▸ **Input for this task**:
>>>>>

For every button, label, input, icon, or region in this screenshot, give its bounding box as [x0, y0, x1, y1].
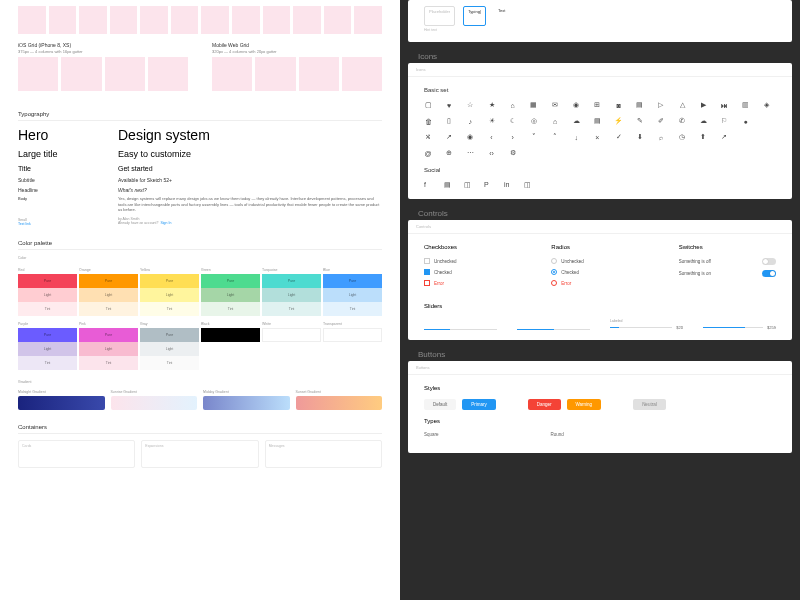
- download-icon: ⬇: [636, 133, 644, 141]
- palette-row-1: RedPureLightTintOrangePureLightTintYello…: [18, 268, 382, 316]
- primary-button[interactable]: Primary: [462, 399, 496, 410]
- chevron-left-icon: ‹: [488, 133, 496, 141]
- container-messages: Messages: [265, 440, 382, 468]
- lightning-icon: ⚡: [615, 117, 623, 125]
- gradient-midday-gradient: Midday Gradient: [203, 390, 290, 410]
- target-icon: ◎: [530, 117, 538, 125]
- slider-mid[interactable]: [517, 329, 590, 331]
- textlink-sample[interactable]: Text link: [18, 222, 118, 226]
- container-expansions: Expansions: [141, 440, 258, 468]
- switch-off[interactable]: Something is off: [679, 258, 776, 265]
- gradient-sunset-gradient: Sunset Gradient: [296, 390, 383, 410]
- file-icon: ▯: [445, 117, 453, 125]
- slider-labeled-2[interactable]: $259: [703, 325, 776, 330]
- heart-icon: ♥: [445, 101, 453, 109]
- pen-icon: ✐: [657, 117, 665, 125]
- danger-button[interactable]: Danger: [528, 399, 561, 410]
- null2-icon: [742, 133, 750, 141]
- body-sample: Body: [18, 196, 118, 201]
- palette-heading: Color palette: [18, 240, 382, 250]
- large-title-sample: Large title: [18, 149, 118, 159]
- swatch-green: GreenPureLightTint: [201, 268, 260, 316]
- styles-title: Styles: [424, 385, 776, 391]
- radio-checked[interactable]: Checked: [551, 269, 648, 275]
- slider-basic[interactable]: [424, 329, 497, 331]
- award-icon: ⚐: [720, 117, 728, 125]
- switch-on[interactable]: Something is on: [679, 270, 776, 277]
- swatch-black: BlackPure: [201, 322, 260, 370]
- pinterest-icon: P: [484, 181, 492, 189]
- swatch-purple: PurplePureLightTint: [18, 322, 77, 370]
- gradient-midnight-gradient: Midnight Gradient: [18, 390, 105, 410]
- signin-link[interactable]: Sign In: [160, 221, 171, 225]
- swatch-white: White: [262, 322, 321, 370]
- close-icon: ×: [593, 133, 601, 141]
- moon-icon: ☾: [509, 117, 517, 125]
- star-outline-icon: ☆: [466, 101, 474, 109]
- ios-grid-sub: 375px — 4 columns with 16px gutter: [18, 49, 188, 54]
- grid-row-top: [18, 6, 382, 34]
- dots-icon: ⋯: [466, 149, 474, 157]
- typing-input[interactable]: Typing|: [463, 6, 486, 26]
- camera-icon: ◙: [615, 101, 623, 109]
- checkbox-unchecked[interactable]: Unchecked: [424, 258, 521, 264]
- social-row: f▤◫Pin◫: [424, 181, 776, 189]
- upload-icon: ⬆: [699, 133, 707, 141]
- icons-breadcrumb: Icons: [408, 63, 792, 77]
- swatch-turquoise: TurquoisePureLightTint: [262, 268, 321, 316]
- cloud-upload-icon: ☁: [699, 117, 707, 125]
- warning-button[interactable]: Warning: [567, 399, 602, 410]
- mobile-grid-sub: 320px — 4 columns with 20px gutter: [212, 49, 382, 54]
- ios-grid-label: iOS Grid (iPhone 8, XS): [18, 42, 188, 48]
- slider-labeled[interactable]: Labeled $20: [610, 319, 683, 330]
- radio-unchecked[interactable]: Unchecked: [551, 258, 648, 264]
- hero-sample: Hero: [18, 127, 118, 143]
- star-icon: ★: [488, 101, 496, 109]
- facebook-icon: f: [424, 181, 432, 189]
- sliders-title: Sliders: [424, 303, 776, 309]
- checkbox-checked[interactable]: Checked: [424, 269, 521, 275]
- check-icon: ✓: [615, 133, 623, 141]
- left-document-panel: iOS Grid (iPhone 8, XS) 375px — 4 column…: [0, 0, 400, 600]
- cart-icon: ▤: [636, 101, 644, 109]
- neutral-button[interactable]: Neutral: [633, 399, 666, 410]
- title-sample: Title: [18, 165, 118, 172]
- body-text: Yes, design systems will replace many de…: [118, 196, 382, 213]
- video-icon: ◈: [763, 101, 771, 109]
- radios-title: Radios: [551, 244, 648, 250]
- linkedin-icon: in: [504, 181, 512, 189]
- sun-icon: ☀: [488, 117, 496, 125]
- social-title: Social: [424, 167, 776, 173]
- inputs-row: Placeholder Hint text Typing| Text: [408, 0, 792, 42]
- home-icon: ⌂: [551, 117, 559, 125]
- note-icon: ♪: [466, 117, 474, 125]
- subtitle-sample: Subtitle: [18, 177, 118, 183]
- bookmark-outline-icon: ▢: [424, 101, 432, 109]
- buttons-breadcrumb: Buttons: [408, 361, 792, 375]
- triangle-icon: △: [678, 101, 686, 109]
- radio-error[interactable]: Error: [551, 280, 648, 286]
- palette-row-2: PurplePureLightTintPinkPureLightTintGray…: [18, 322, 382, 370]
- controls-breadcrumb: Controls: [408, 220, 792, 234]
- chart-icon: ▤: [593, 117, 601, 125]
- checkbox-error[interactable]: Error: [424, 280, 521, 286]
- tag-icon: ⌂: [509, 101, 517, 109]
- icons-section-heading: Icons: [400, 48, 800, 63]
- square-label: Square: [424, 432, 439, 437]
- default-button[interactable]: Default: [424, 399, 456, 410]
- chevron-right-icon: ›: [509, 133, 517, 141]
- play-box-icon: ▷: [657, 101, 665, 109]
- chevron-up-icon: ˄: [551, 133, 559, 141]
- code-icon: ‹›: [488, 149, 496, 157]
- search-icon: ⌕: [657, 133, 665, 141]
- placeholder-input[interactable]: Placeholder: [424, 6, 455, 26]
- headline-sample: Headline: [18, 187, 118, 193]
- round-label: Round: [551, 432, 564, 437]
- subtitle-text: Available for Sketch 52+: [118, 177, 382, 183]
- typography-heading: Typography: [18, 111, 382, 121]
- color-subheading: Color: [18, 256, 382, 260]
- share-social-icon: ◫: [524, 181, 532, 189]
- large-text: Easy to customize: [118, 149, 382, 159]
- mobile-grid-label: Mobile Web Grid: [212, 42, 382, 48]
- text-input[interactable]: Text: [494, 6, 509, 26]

<<<<<

▸ **Your assignment**:
Exactly as written, set down each line of the records, leaving out the pictures.

▸ **Output for this task**:
For every button, label, input, icon, or region in this screenshot, give its bounding box as [x0, y0, x1, y1].
- download-icon: ⬇: [636, 133, 644, 141]
- palette-row-1: RedPureLightTintOrangePureLightTintYello…: [18, 268, 382, 316]
- primary-button[interactable]: Primary: [462, 399, 496, 410]
- chevron-left-icon: ‹: [488, 133, 496, 141]
- container-messages: Messages: [265, 440, 382, 468]
- lightning-icon: ⚡: [615, 117, 623, 125]
- gradient-midday-gradient: Midday Gradient: [203, 390, 290, 410]
- target-icon: ◎: [530, 117, 538, 125]
- slider-mid[interactable]: [517, 329, 590, 331]
- textlink-sample[interactable]: Text link: [18, 222, 118, 226]
- container-expansions: Expansions: [141, 440, 258, 468]
- switch-off[interactable]: Something is off: [679, 258, 776, 265]
- gradient-sunset-gradient: Sunset Gradient: [296, 390, 383, 410]
- file-icon: ▯: [445, 117, 453, 125]
- slider-labeled-2[interactable]: $259: [703, 325, 776, 330]
- heart-icon: ♥: [445, 101, 453, 109]
- pen-icon: ✐: [657, 117, 665, 125]
- danger-button[interactable]: Danger: [528, 399, 561, 410]
- null2-icon: [742, 133, 750, 141]
- body-sample: Body: [18, 196, 118, 201]
- palette-heading: Color palette: [18, 240, 382, 250]
- large-title-sample: Large title: [18, 149, 118, 159]
- swatch-green: GreenPureLightTint: [201, 268, 260, 316]
- styles-title: Styles: [424, 385, 776, 391]
- radio-checked[interactable]: Checked: [551, 269, 648, 275]
- slider-basic[interactable]: [424, 329, 497, 331]
- award-icon: ⚐: [720, 117, 728, 125]
- switch-on[interactable]: Something is on: [679, 270, 776, 277]
- swatch-black: BlackPure: [201, 322, 260, 370]
- pinterest-icon: P: [484, 181, 492, 189]
- swatch-purple: PurplePureLightTint: [18, 322, 77, 370]
- gradient-midnight-gradient: Midnight Gradient: [18, 390, 105, 410]
- signin-link[interactable]: Sign In: [160, 221, 171, 225]
- swatch-white: White: [262, 322, 321, 370]
- close-icon: ×: [593, 133, 601, 141]
- moon-icon: ☾: [509, 117, 517, 125]
- star-outline-icon: ☆: [466, 101, 474, 109]
- ios-grid-sub: 375px — 4 columns with 16px gutter: [18, 49, 188, 54]
- grid-row-top: [18, 6, 382, 34]
- dots-icon: ⋯: [466, 149, 474, 157]
- typing-input[interactable]: Typing|: [463, 6, 486, 26]
- camera-icon: ◙: [615, 101, 623, 109]
- checkbox-unchecked[interactable]: Unchecked: [424, 258, 521, 264]
- social-row: f▤◫Pin◫: [424, 181, 776, 189]
- upload-icon: ⬆: [699, 133, 707, 141]
- icons-breadcrumb: Icons: [408, 63, 792, 77]
- swatch-turquoise: TurquoisePureLightTint: [262, 268, 321, 316]
- cloud-upload-icon: ☁: [699, 117, 707, 125]
- warning-button[interactable]: Warning: [567, 399, 602, 410]
- mobile-grid-sub: 320px — 4 columns with 20px gutter: [212, 49, 382, 54]
- ios-grid-label: iOS Grid (iPhone 8, XS): [18, 42, 188, 48]
- slider-labeled[interactable]: Labeled $20: [610, 319, 683, 330]
- radio-unchecked[interactable]: Unchecked: [551, 258, 648, 264]
- hero-sample: Hero: [18, 127, 118, 143]
- star-icon: ★: [488, 101, 496, 109]
- facebook-icon: f: [424, 181, 432, 189]
- sliders-title: Sliders: [424, 303, 776, 309]
- checkbox-checked[interactable]: Checked: [424, 269, 521, 275]
- check-icon: ✓: [615, 133, 623, 141]
- left-document-panel: iOS Grid (iPhone 8, XS) 375px — 4 column…: [0, 0, 400, 600]
- cart-icon: ▤: [636, 101, 644, 109]
- neutral-button[interactable]: Neutral: [633, 399, 666, 410]
- title-sample: Title: [18, 165, 118, 172]
- body-text: Yes, design systems will replace many de…: [118, 196, 382, 213]
- video-icon: ◈: [763, 101, 771, 109]
- radios-title: Radios: [551, 244, 648, 250]
- linkedin-icon: in: [504, 181, 512, 189]
- sun-icon: ☀: [488, 117, 496, 125]
- social-title: Social: [424, 167, 776, 173]
- inputs-row: Placeholder Hint text Typing| Text: [408, 0, 792, 42]
- home-icon: ⌂: [551, 117, 559, 125]
- note-icon: ♪: [466, 117, 474, 125]
- subtitle-sample: Subtitle: [18, 177, 118, 183]
- bookmark-outline-icon: ▢: [424, 101, 432, 109]
- buttons-breadcrumb: Buttons: [408, 361, 792, 375]
- triangle-icon: △: [678, 101, 686, 109]
- radio-error[interactable]: Error: [551, 280, 648, 286]
- palette-row-2: PurplePureLightTintPinkPureLightTintGray…: [18, 322, 382, 370]
- controls-breadcrumb: Controls: [408, 220, 792, 234]
- chart-icon: ▤: [593, 117, 601, 125]
- checkbox-error[interactable]: Error: [424, 280, 521, 286]
- tag-icon: ⌂: [509, 101, 517, 109]
- icons-section-heading: Icons: [400, 48, 800, 63]
- square-label: Square: [424, 432, 439, 437]
- default-button[interactable]: Default: [424, 399, 456, 410]
- chevron-right-icon: ›: [509, 133, 517, 141]
- play-box-icon: ▷: [657, 101, 665, 109]
- chevron-up-icon: ˄: [551, 133, 559, 141]
- code-icon: ‹›: [488, 149, 496, 157]
- search-icon: ⌕: [657, 133, 665, 141]
- placeholder-input[interactable]: Placeholder: [424, 6, 455, 26]
- headline-sample: Headline: [18, 187, 118, 193]
- round-label: Round: [551, 432, 564, 437]
- subtitle-text: Available for Sketch 52+: [118, 177, 382, 183]
- typography-heading: Typography: [18, 111, 382, 121]
- color-subheading: Color: [18, 256, 382, 260]
- share-social-icon: ◫: [524, 181, 532, 189]
- large-text: Easy to customize: [118, 149, 382, 159]
- mobile-grid-label: Mobile Web Grid: [212, 42, 382, 48]
- text-input[interactable]: Text: [494, 6, 509, 26]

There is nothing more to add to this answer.